More younger women being diagnosed with aggressive breast cancer

By: liz tufts

     There is a set back in the fight against breast cancer. More young women are getting advanced, deadly forms of


     When Sue Ellen Jimenez of Cranston found a lump back in
2011, she admits she didn't take it very seriously. “You just think you have cystic breasts or the lump with just
go away, ” says Jimenez.

  But after a year, that lump got bigger. At the age of just 31, she was diagnosed with an aggressive form of breast
cancer. Sue Ellen didn't have a family history of it. “I never thought in a million years id be sitting  here talking about this, ” says Jimenez.

     “I was diagnosed in 2009 at 33 years old.” Neither did Mandy Zito of Exeter. She's been cancer free for four years, but continues to work at the Gloria Gemma Foundation in Pawtucket. She says she's noticed a huge difference of who's walking
through the doors. “I've definitely seen a rise in younger women, ” says Zito.

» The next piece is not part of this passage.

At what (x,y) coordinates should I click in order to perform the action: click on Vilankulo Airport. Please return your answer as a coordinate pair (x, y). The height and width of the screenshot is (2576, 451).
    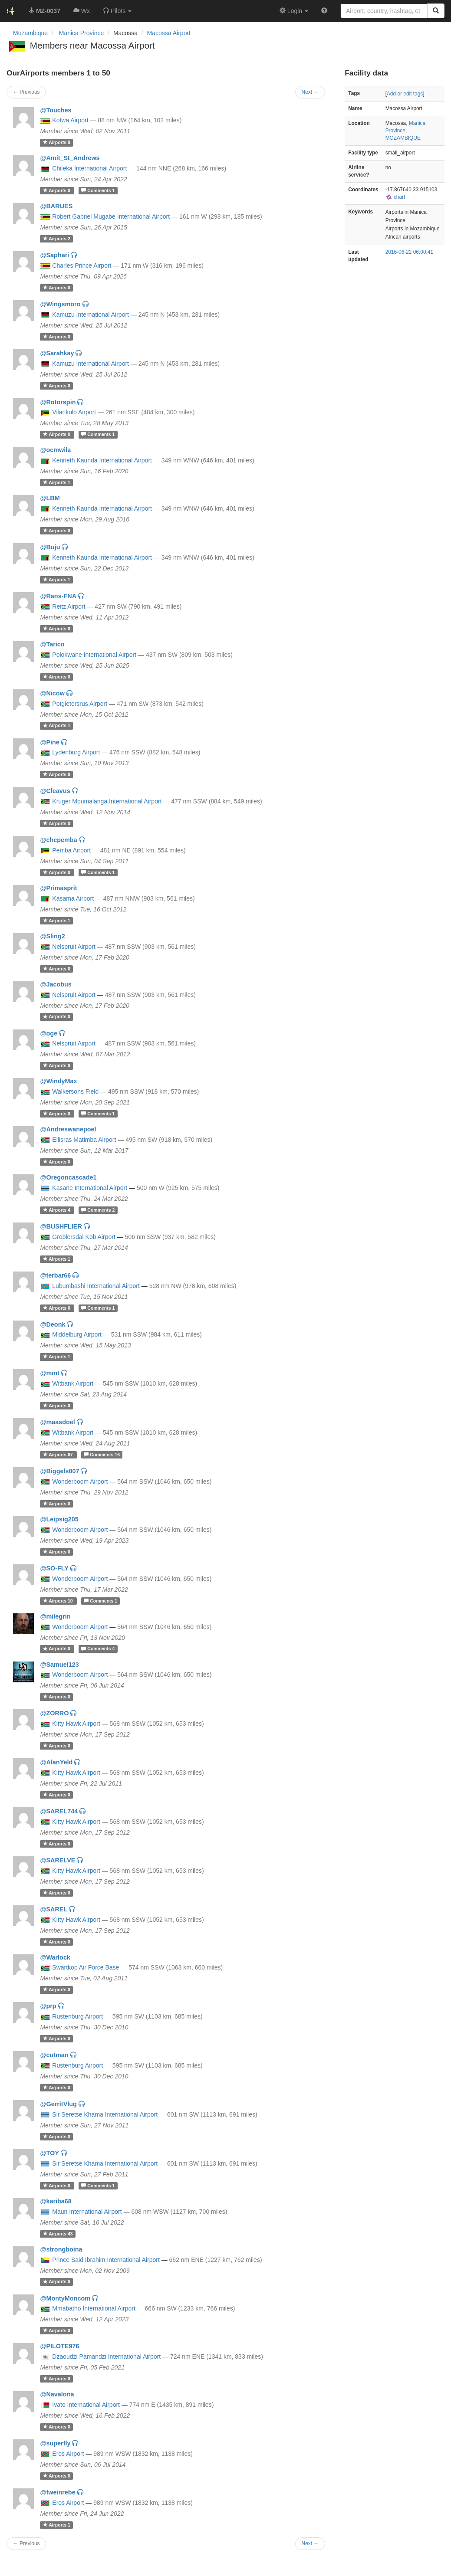
    Looking at the image, I should click on (74, 412).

     So many in fact, they put together a calendarhHighlighting the epidemic here in Rhode Island. Everyone
under the age of 40. One of the youngest survivors just 22 years old. “You're not getting screening at this age, you are relying on
self breast exams, ” says Zito.

     Researchers and doctors aren't exactly sure why so many
younger women are being diagnosed, but Mandy has an idea. “Women are getting their periods younger and are having
children later so they are getting a hormonal surge,” adds Zito

  Whatever the reason, Mandy and Sue Ellen both agree self breast exams save lives. They just hope more women take their lump seriously.